Deborah se laissa tomber sur la chaise pliante à côté de mon bureau.

— On se retrouve à la putain de case départ, dit-elle. Et Kyle est… Elle se mordit la lèvre et ne termina pas sa phrase.

— Tu as averti le commissaire Matthews ? lui demandai-je. Elle secoua la tête. Eh bien, il faut qu’il les contacte. Ils enverront quelqu’un d’autre.

— Ouais, génial. Ils vont envoyer quelqu’un d’autre qui cette fois réussira peut-être à aller jusqu’au hall de livraison des bagages. Merde, Dexter.

— Il faut qu’on les avertisse, Deb, insistai-je. Au fait, qui sont-ils exactement ? Est-ce que Kyle t’a jamais dit pour qui il travaillait ?

Elle soupira.

— Non. Il disait en plaisantant qu’il travaillait pour l’OGA, mais il ne m’a jamais expliqué ce que ça avait de drôle.

— En tout cas, il faut qu’ils soient tenus au courant, dis-je. J’ôtai la cassette du boîtier et la posai sur mon bureau devant Deb. Ils doivent pouvoir faire quelque chose.

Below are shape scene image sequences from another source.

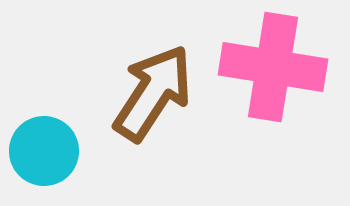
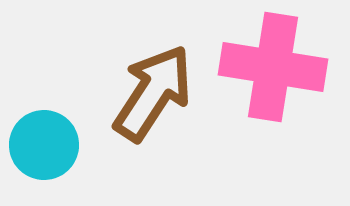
cyan circle: moved 6 px up
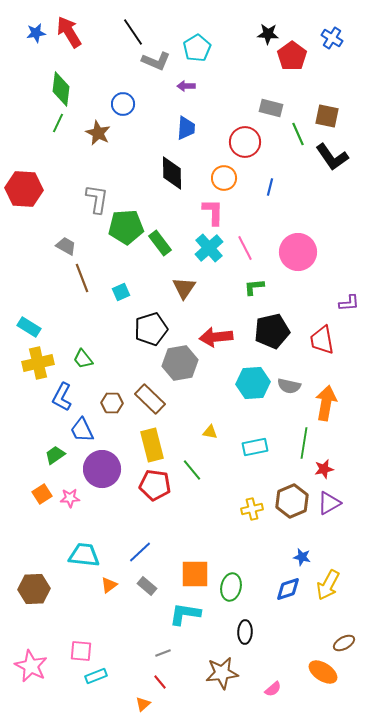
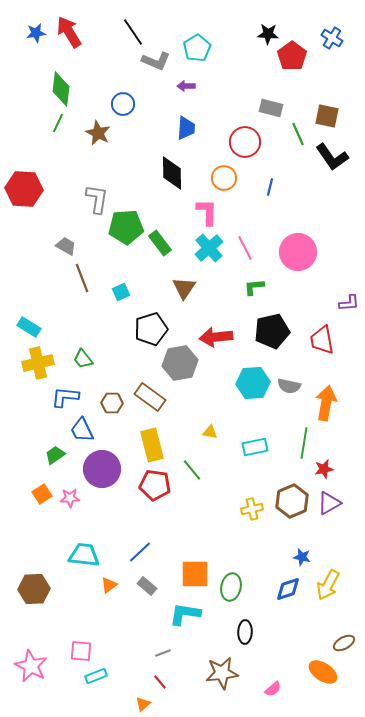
pink L-shape at (213, 212): moved 6 px left
blue L-shape at (62, 397): moved 3 px right; rotated 68 degrees clockwise
brown rectangle at (150, 399): moved 2 px up; rotated 8 degrees counterclockwise
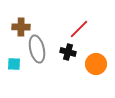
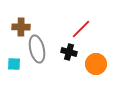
red line: moved 2 px right
black cross: moved 1 px right
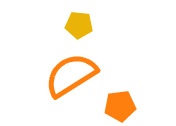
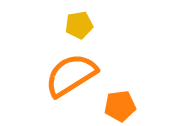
yellow pentagon: rotated 16 degrees counterclockwise
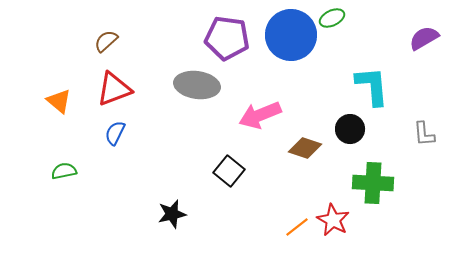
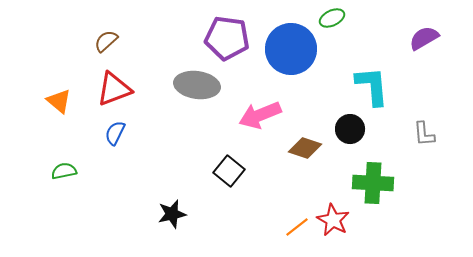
blue circle: moved 14 px down
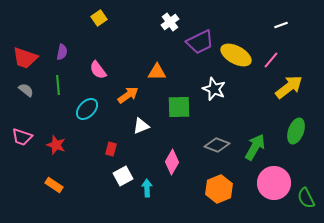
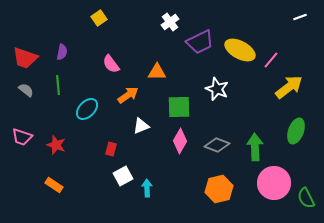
white line: moved 19 px right, 8 px up
yellow ellipse: moved 4 px right, 5 px up
pink semicircle: moved 13 px right, 6 px up
white star: moved 3 px right
green arrow: rotated 32 degrees counterclockwise
pink diamond: moved 8 px right, 21 px up
orange hexagon: rotated 8 degrees clockwise
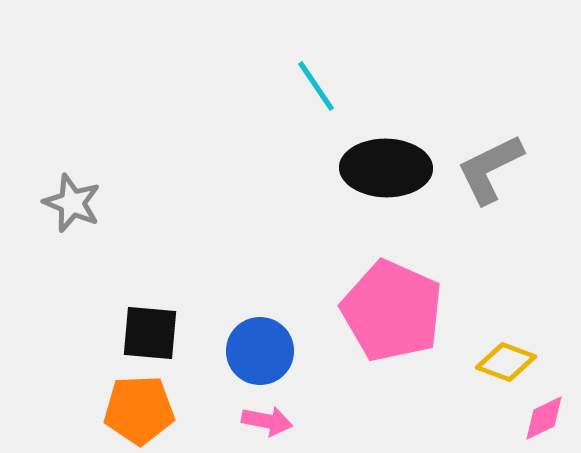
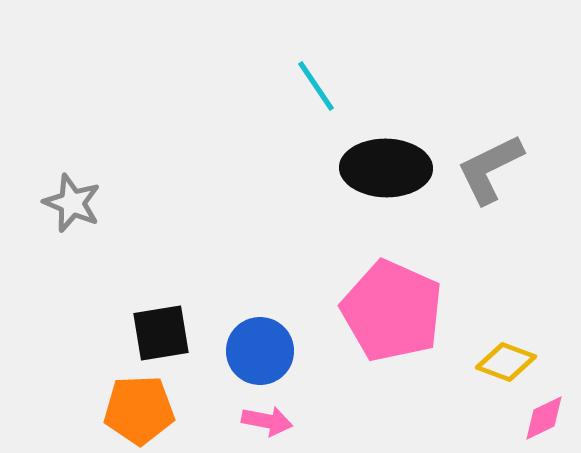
black square: moved 11 px right; rotated 14 degrees counterclockwise
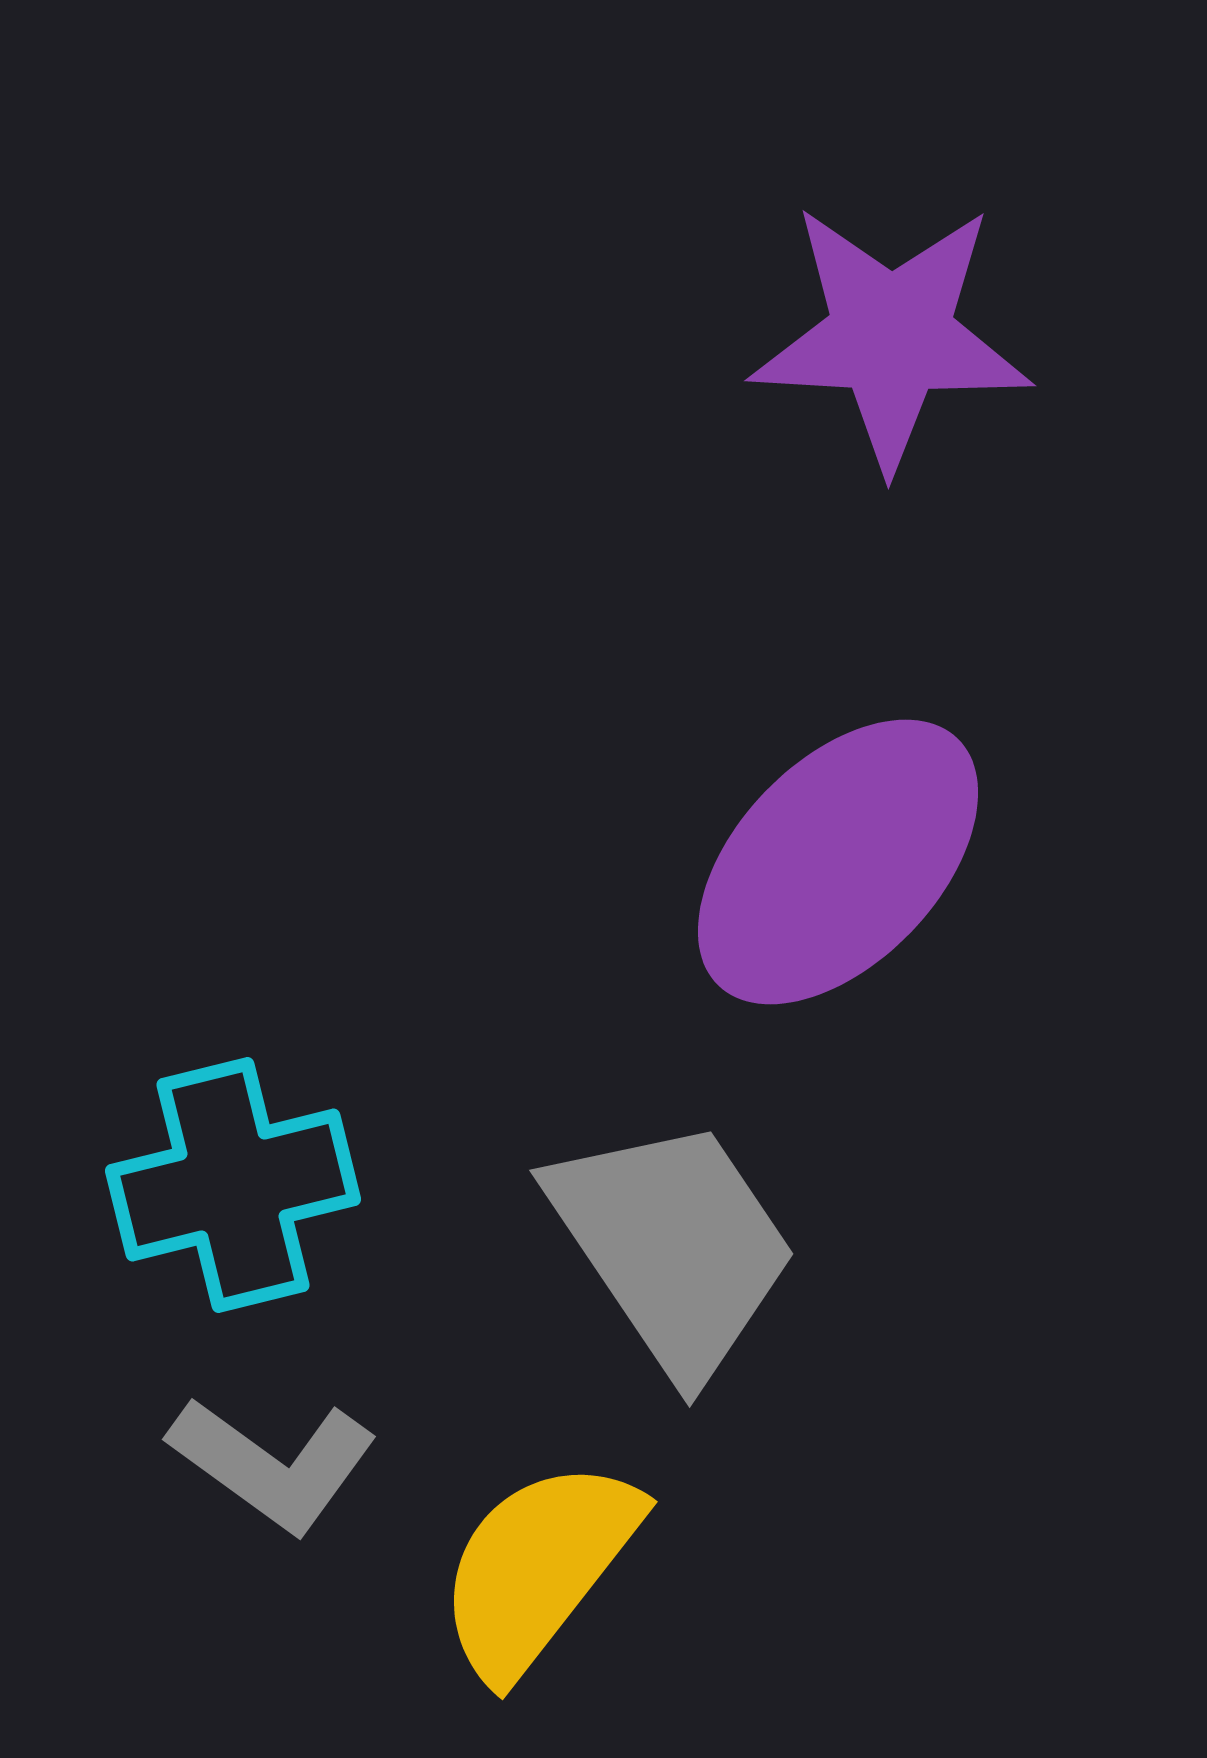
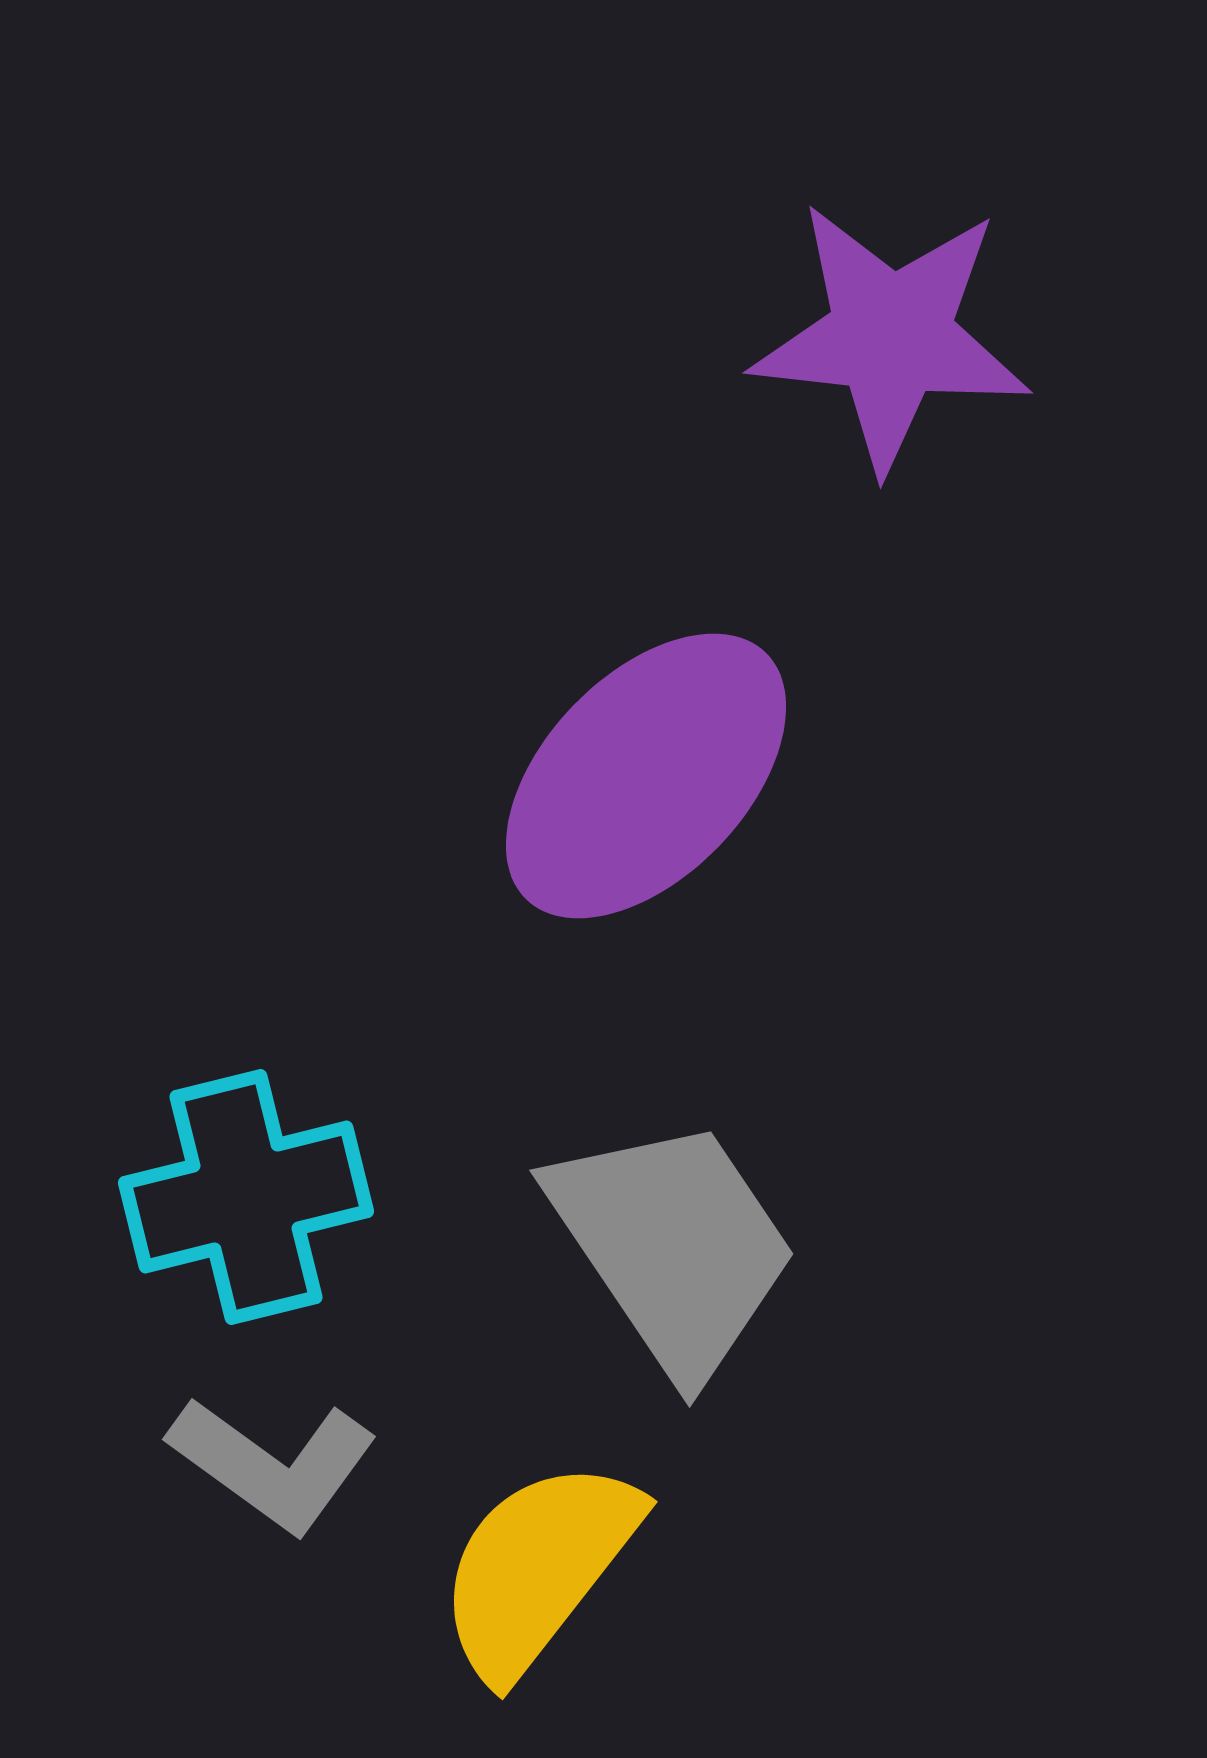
purple star: rotated 3 degrees clockwise
purple ellipse: moved 192 px left, 86 px up
cyan cross: moved 13 px right, 12 px down
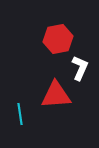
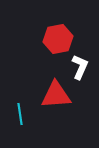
white L-shape: moved 1 px up
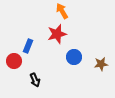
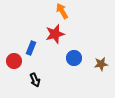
red star: moved 2 px left
blue rectangle: moved 3 px right, 2 px down
blue circle: moved 1 px down
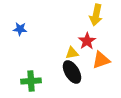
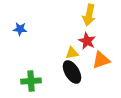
yellow arrow: moved 7 px left
red star: rotated 12 degrees counterclockwise
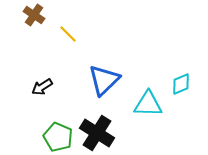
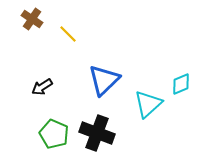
brown cross: moved 2 px left, 4 px down
cyan triangle: rotated 44 degrees counterclockwise
black cross: rotated 12 degrees counterclockwise
green pentagon: moved 4 px left, 3 px up
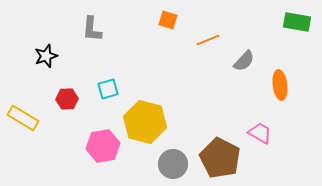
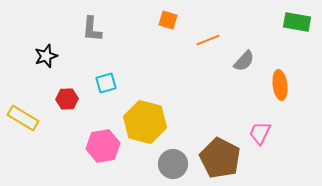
cyan square: moved 2 px left, 6 px up
pink trapezoid: rotated 95 degrees counterclockwise
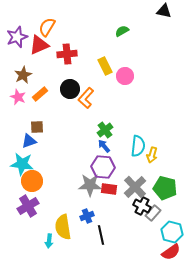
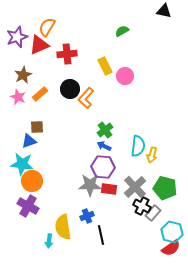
blue arrow: rotated 24 degrees counterclockwise
purple cross: rotated 30 degrees counterclockwise
red semicircle: moved 4 px up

Pendant quelques secondes, Deborah ne bougea pas.

— J’ai comme l’impression qu’ils l’ont déjà fait, et que c’était Burdett, remarqua-t-elle. Puis elle saisit la cassette et quitta mon bureau d’un pas traînant.

* * *

J’étais en train de siroter un café et de digérer mon repas de midi à l’aide d’un énorme cookie aux pépites de chocolat, lorsque je reçus un appel concernant un homicide dans le secteur de Miami Shores. Je me rendis sur les lieux en compagnie d’Angel-aucun-rapport. Un corps avait été trouvé dans la carcasse d’une petite maison au bord d’un canal que l’on avait entrepris de démolir puis de reconstruire. Les travaux avaient été interrompus car le propriétaire et l’entrepreneur étaient en procès. Deux adolescents qui séchaient l’école s’étaient glissés à l’intérieur et avaient découvert le corps. Il était disposé sur une épaisse bâche en plastique au-dessus d’une planche de contreplaqué installée sur deux chevalets de scieur de bois. Le tueur s’était servi d’une scie électrique et avait soigneusement tranché la tête, les bras et les jambes. L’ensemble avait été laissé tel quel : le tronc au milieu et les morceaux simplement détachés, éloignés de quelques centimètres.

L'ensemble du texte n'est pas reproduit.